**Material to process**:

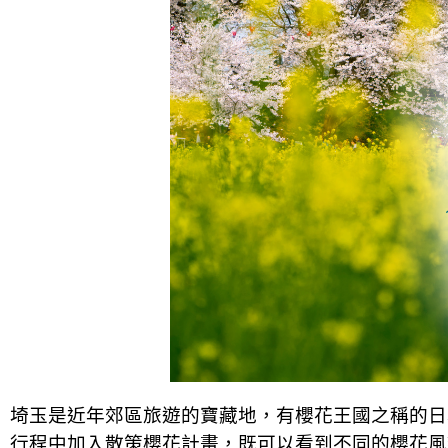
埼玉是近年郊區旅遊的寶藏地，有櫻花王國之稱的日
行程中加入散策櫻花計畫，既可以看到不同的櫻花風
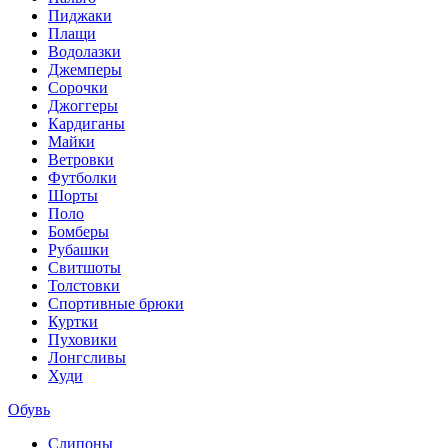
Пиджаки
Плащи
Водолазки
Джемперы
Сорочки
Джоггеры
Кардиганы
Майки
Ветровки
Футболки
Шорты
Поло
Бомберы
Рубашки
Свитшоты
Толстовки
Спортивные брюки
Куртки
Пуховики
Лонгсливы
Худи
Обувь
Слипоны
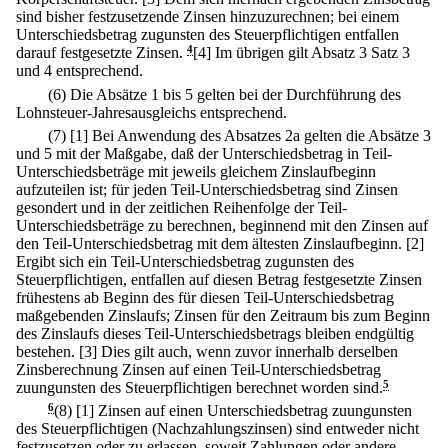
sind bisher festzusetzende Zinsen hinzuzurechnen; bei einem
Unterschiedsbetrag zugunsten des Steuerpflichtigen entfallen
darauf festgesetzte Zinsen.
4
[4] Im übrigen gilt Absatz 3 Satz 3
und 4 entsprechend.
(6) Die Absätze 1 bis 5 gelten bei der Durchführung des
Lohnsteuer-Jahresausgleichs entsprechend.
(7)
[1] Bei Anwendung des Absatzes 2a gelten die Absätze 3
und 5 mit der Maßgabe, daß der Unterschiedsbetrag in Teil-
Unterschiedsbeträge mit jeweils gleichem Zinslaufbeginn
aufzuteilen ist; für jeden Teil-Unterschiedsbetrag sind Zinsen
gesondert und in der zeitlichen Reihenfolge der Teil-
Unterschiedsbeträge zu berechnen, beginnend mit den Zinsen auf
den Teil-Unterschiedsbetrag mit dem ältesten Zinslaufbeginn.
[2]
Ergibt sich ein Teil-Unterschiedsbetrag zugunsten des
Steuerpflichtigen, entfallen auf diesen Betrag festgesetzte Zinsen
frühestens ab Beginn des für diesen Teil-Unterschiedsbetrag
maßgebenden Zinslaufs; Zinsen für den Zeitraum bis zum Beginn
des Zinslaufs dieses Teil-Unterschiedsbetrags bleiben endgültig
bestehen.
[3] Dies gilt auch, wenn zuvor innerhalb derselben
Zinsberechnung Zinsen auf einen Teil-Unterschiedsbetrag
zuungunsten des Steuerpflichtigen berechnet worden sind.
5
6
(8)
[1] Zinsen auf einen Unterschiedsbetrag zuungunsten
des Steuerpflichtigen (Nachzahlungszinsen) sind entweder nicht
festzusetzen oder zu erlassen, soweit Zahlungen oder andere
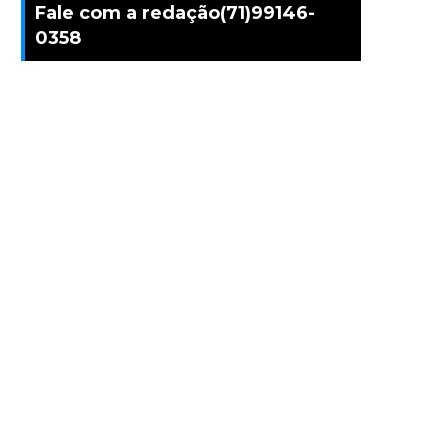
Fale com a redação(71)99146-
0358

**What is needed**:
The response should hold only an exact retyping of the lines from the beginning of the data through the line containing "sind bisher festzusetzende", both ends kept, pictures omitted.

**Answer**:
埼玉是近年郊區旅遊的寶藏地，有櫻花王國之稱的日
行程中加入散策櫻花計畫，既可以看到不同的櫻花風
Пиджаки
Плащи
Водолазки
Джемперы
Сорочки
Джоггеры
Кардиганы
Майки
Ветровки
Футболки
Шорты
Поло
Бомберы
Рубашки
Свитшоты
Толстовки
Спортивные брюки
Куртки
Пуховики
Лонгсливы
Худи
Обувь
Слипоны
sind bisher festzusetzende Zinsen hinzuzurechnen; bei einem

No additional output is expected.